19.2.07

They didn't think it far out enough...

http://www.livescience.com/history/070215_fewer_children.html

A. Children are more expensive.

B. Lifetimes are longer, thus an individual is relatively, from a simple
economic standpoint, more valuable.

C. Tied to the lifetime differences, the number of people who lived through
first birth, then infancy and teenager hood, and so on, is greater and
greater every year. This itself is merely an observation...

D. Mothers are having children later, children are reaching level of social
maturity later (getting into the work force, finishing education and then
starting their family).

E. The time alive per generation (TAG) will not drop as much as the relative
drop in the absolute number of individuals which, from a genetic standpoint,
would seem to say something very important, and that has to do with the
success of the genetics.

F. Due to the lower number of children and the greater economic needs to
develop one properly, those individual children are valued greater as the
relationships from an emotional level would become greater.

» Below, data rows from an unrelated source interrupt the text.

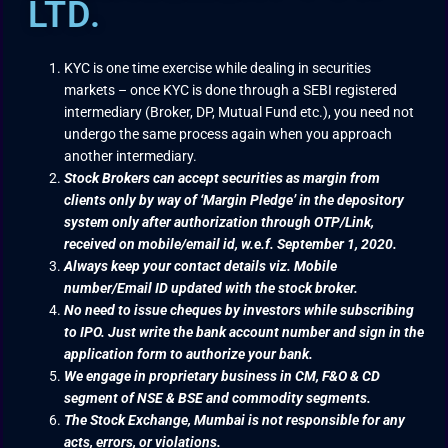
LTD.
KYC is one time exercise while dealing in securities
markets – once KYC is done through a SEBI registered
intermediary (Broker, DP, Mutual Fund etc.), you need not
undergo the same process again when you approach
another intermediary.
Stock Brokers can accept securities as margin from
clients only by way of ‘Margin Pledge’ in the depository
system only after authorization through OTP/Link,
received on mobile/email id, w.e.f. September 1, 2020.
Always keep your contact details viz. Mobile
number/Email ID updated with the stock broker.
No need to issue cheques by investors while subscribing
to IPO. Just write the bank account number and sign in the
application form to authorize your bank.
We engage in proprietary business in CM, F&O & CD
segment of NSE & BSE and commodity segments.
The Stock Exchange, Mumbai is not responsible for any
acts, errors, or violations.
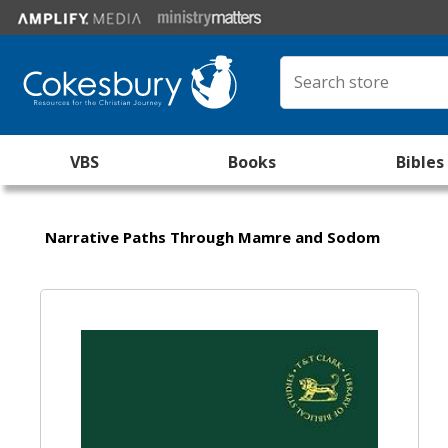
VBS
Books
Bibles
Narrative Paths Through Mamre and Sodom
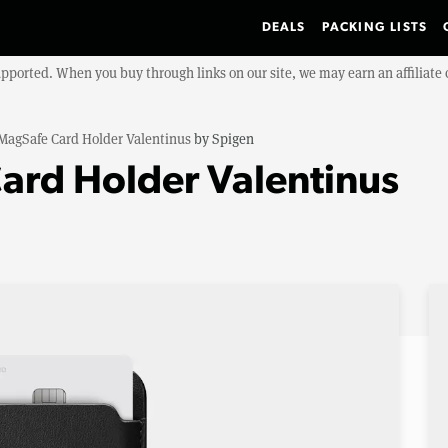
DEALS
PACKING LISTS
upported. When you buy through links on our site, we may earn an affiliat
MagSafe Card Holder Valentinus
by
Spigen
ard Holder Valentinus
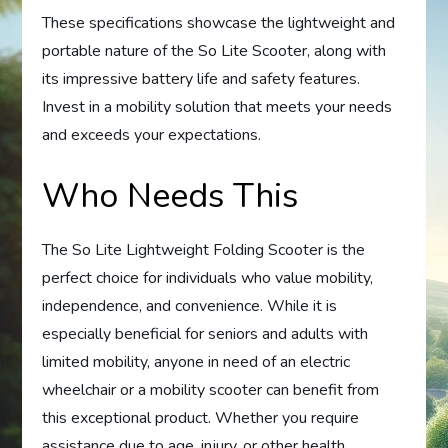
These specifications showcase the lightweight and
portable nature of the So Lite Scooter, along with
its impressive battery life and safety features.
Invest in a mobility solution that meets your needs
and exceeds your expectations.
Who Needs This
The So Lite Lightweight Folding Scooter is the
perfect choice for individuals who value mobility,
independence, and convenience. While it is
especially beneficial for seniors and adults with
limited mobility, anyone in need of an electric
wheelchair or a mobility scooter can benefit from
this exceptional product. Whether you require
assistance due to age, injury, or other health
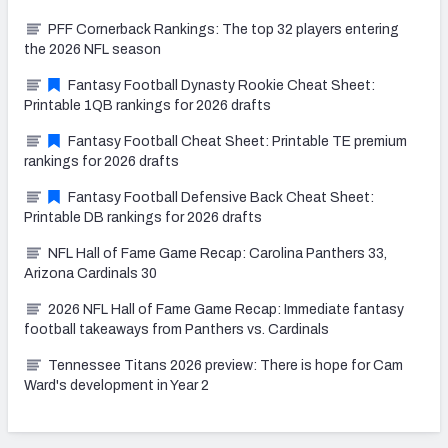
PFF Cornerback Rankings: The top 32 players entering
the 2026 NFL season
Fantasy Football Dynasty Rookie Cheat Sheet:
Printable 1QB rankings for 2026 drafts
Fantasy Football Cheat Sheet: Printable TE premium
rankings for 2026 drafts
Fantasy Football Defensive Back Cheat Sheet:
Printable DB rankings for 2026 drafts
NFL Hall of Fame Game Recap: Carolina Panthers 33,
Arizona Cardinals 30
2026 NFL Hall of Fame Game Recap: Immediate fantasy
football takeaways from Panthers vs. Cardinals
Tennessee Titans 2026 preview: There is hope for Cam
Ward's development in Year 2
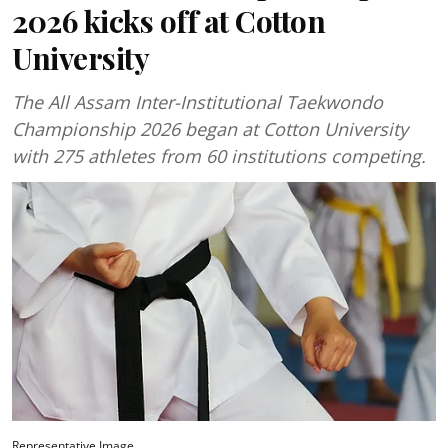
2026 kicks off at Cotton
University
The All Assam Inter-Institutional Taekwondo
Championship 2026 began at Cotton University
with 275 athletes from 60 institutions competing.
Representative Image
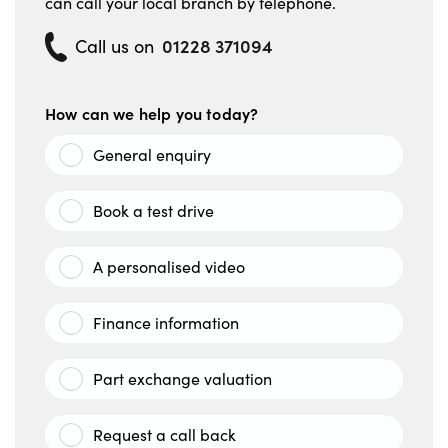
can call your local branch by telephone.
01228 371094
Call us on
How can we help you today?
General enquiry
Book a test drive
A personalised video
Finance information
Part exchange valuation
Request a call back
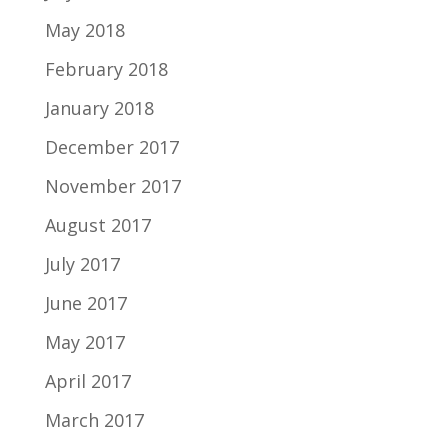
May 2018
February 2018
January 2018
December 2017
November 2017
August 2017
July 2017
June 2017
May 2017
April 2017
March 2017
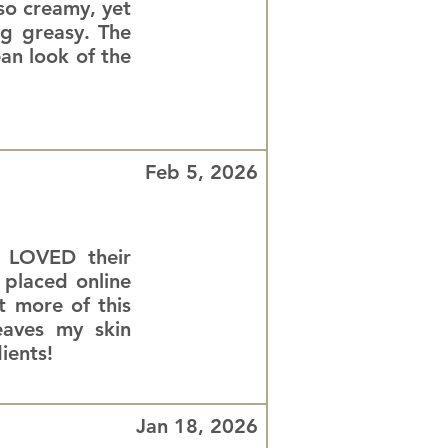
 so creamy, yet
ng greasy. The
ean look of the
Feb 5, 2026
d LOVED their
 placed online
 more of this
eaves my skin
ients!
Jan 18, 2026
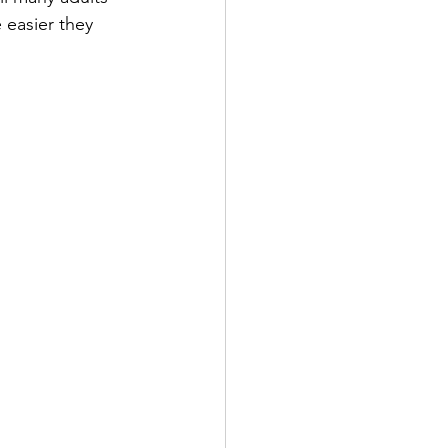
 easier they 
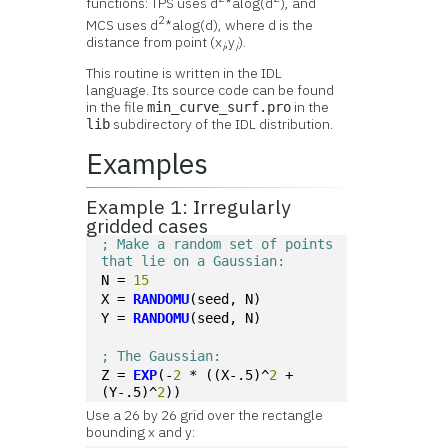
functions: TPS uses d
*alog(d
), and
2
MCS uses d
*alog(d), where d is the
distance from point (x
,y
).
i
i
This routine is written in the IDL
language. Its source code can be found
in the file
in the
min_curve_surf.pro
subdirectory of the IDL distribution.
lib
Examples
Example 1: Irregularly
gridded cases
; Make a random set of points 
that lie on a Gaussian:
N = 
15
X = 
RANDOMU
(seed, N)
Y = 
RANDOMU
(seed, N)
; The Gaussian:
Z = 
EXP
(-
2
 * ((X-.5)^
2
 + 
(Y-.5)^
2
))
Use a 26 by 26 grid over the rectangle
bounding x and y:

The individual
child means more emotionally to lose than one of 10, none of whom you were
able to get amazingly close to (other than the eldest or youngest of
children). Each child has greater value, which would again create a greater
value per generation than would be expected with the significant drop off in
absolute numbers.

G. The economic necessity of children is lesser as individuals are able to
better to hedge against their future and are no longer dependent upon
children to support them in their old age.

As we look all the way down in nature we find that the number of young born
continually drops the more valuable the off spring is...why does this
surprise us? Come on now...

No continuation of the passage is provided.